# Homework 2: open source models with Ollama

In this notebook, we will utilize open-source LLMs via Ollama, a robust and user-friendly platform designed to run LLMs locally. Ollama simplifies downloading, installing, and interacting with various LLMs, enabling offline access and reliable performance in areas with limited internet connectivity. Additionally, it offers a local API for seamless integration into applications and workflows, making it an excellent tool for experimentation, learning, and practical AI deployment.

To install Ollama locally, we will use Docker to pull the official container image from Docker Hub. Execute the following command:

```bash
docker run -d -v ollama:/root/.ollama -p 11434:11434 --name ollama ollama/ollama
```

The `/root/.ollama` folder contains information about the models stored in Ollama after downloading them. We are using a named volume for this directory because it allows us to attach the same volume to another container running Ollama, ensuring consistent model storage and access across different containers.

After executing the former command, we will check if the container is active by checking the Ollama version:

In [1]:
!docker exec ollama ollama -v

ollama version is 0.1.48


We will download a smaller LLM called gemma:2b. To do this, we enter the Ollama container and pull the model with the following command:

```bash
ollama pull gemma:2b
```

In Docker, the results are saved into `/root/.ollama`. For the sake of this homework, we are particularly interested in the metadata about this model, which can be found in `models/manifests/registry.ollama.ai/library`.
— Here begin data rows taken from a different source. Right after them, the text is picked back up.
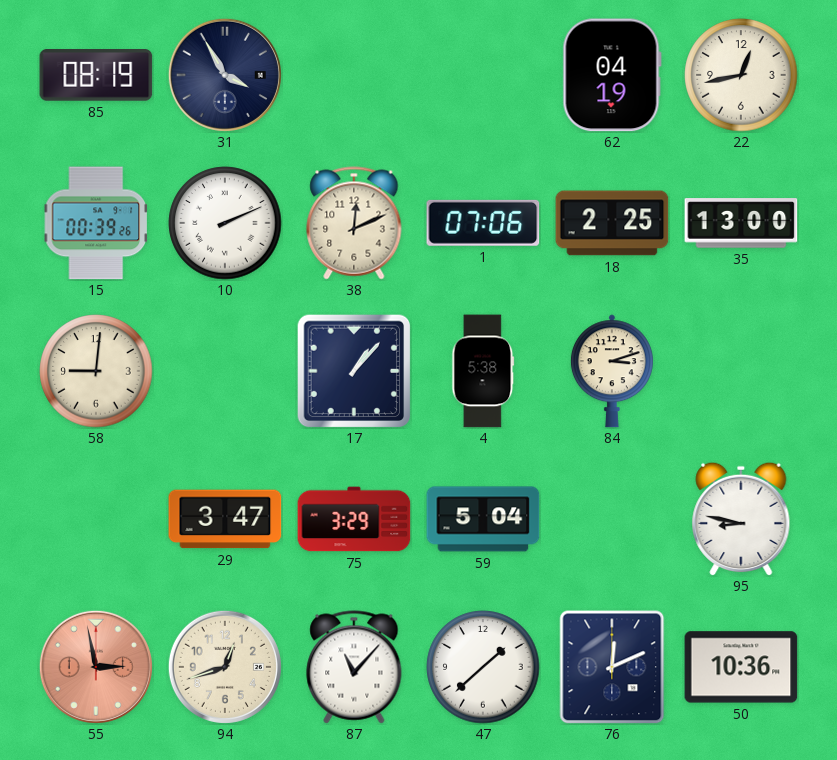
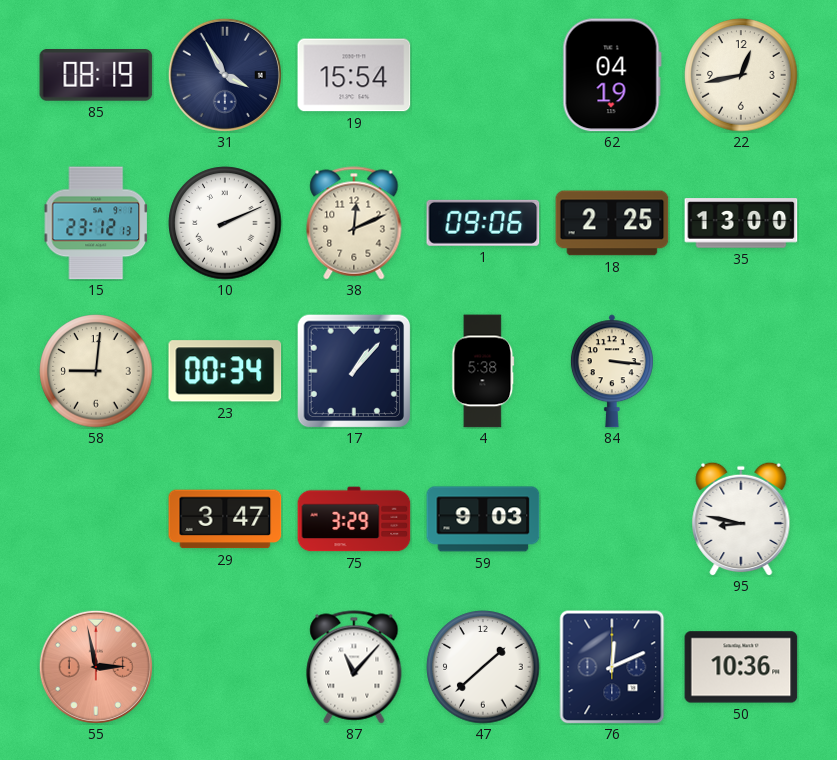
19: none -> 15:54
15: 00:39 -> 23:12
1: 07:06 -> 09:06
23: none -> 00:34
84: 3:12 -> 3:16
59: 5:04 -> 9:03
94: 12:42 -> none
For a list of available models, visit [Ollama's model library](https://ollama.com/library).

In [2]:
import subprocess
import json

_ = subprocess.run("docker exec ollama ollama pull gemma:2b".split(),
                   stdout=subprocess.DEVNULL, stderr=subprocess.DEVNULL)

result = subprocess.run(
    "docker exec ollama cat /root/.ollama/models/manifests/registry.ollama.ai/library/gemma/2b".split(), 
    capture_output=True,
    text=True
)

# Get the standard output
gemma_metadata = result.stdout
# Parse the JSON string
gemma_metadata = json.loads(gemma_metadata)

# Print the formatted JSON
print("Formatted JSON Output:")
print(json.dumps(gemma_metadata, indent=4))


Formatted JSON Output:
{
    "schemaVersion": 2,
    "mediaType": "application/vnd.docker.distribution.manifest.v2+json",
    "config": {
        "mediaType": "application/vnd.docker.container.image.v1+json",
        "digest": "sha256:887433b89a901c156f7e6944442f3c9e57f3c55d6ed52042cbb7303aea994290",
        "size": 483
    },
    "layers": [
        {
            "mediaType": "application/vnd.ollama.image.model",
            "digest": "sha256:c1864a5eb19305c40519da12cc543519e48a0697ecd30e15d5ac228644957d12",
            "size": 1678447520
        },
        {
            "mediaType": "application/vnd.ollama.image.license",
            "digest": "sha256:097a36493f718248845233af1d3fefe7a303f864fae13bc31a3a9704229378ca",
            "size": 8433
        },
        {
            "mediaType": "application/vnd.ollama.image.template",
            "digest": "sha256:109037bec39c0becc8221222ae23557559bc594290945a2c4221ab4f303b8871",
            "size": 136
        },
        {
            "medi

We can now test this LLM by executing `ollama run gemma:2b`. This allows us to start communicating with the model and ask questions to it. Here's an example where we ask the model what's ten times ten:

![](./img/question_3.png)

Another way to create the container, instead of using a named volume, is through bind mounts. This approach provides more control over where the files are stored locally, rather than using the default location of a named volume.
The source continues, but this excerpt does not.